Stored records:

::::

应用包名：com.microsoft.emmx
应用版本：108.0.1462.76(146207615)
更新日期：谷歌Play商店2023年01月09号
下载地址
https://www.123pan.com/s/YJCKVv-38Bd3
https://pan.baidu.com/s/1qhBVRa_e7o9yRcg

::::

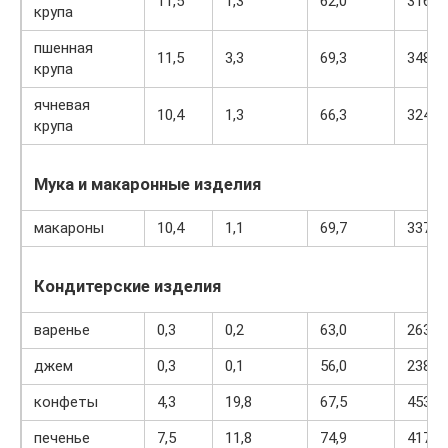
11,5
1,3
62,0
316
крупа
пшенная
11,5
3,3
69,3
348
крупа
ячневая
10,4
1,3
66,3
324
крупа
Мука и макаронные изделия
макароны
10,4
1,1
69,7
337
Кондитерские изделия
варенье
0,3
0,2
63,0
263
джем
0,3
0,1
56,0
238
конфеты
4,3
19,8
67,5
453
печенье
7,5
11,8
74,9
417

::::

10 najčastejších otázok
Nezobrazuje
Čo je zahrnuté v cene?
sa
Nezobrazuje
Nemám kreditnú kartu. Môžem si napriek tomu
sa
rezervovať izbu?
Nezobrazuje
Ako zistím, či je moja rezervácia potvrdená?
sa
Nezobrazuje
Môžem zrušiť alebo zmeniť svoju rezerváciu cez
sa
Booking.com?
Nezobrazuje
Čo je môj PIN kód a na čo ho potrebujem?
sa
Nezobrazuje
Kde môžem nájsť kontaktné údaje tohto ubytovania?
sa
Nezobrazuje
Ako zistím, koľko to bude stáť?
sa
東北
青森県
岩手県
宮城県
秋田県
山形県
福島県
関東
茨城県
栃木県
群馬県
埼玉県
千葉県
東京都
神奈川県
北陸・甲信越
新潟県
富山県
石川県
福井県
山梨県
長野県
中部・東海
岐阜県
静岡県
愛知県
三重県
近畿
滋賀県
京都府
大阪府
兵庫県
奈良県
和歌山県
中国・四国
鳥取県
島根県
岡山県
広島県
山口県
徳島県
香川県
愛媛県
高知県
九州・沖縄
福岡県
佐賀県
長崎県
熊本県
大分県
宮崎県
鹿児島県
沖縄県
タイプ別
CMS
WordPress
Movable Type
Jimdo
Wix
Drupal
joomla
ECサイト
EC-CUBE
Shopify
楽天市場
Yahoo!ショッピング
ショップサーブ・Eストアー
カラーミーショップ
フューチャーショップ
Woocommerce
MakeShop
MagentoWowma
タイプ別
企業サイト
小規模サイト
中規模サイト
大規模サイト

::::

How many of the lines in the records include the string "https"? Reply with the number alone.

▶ Output for this task
2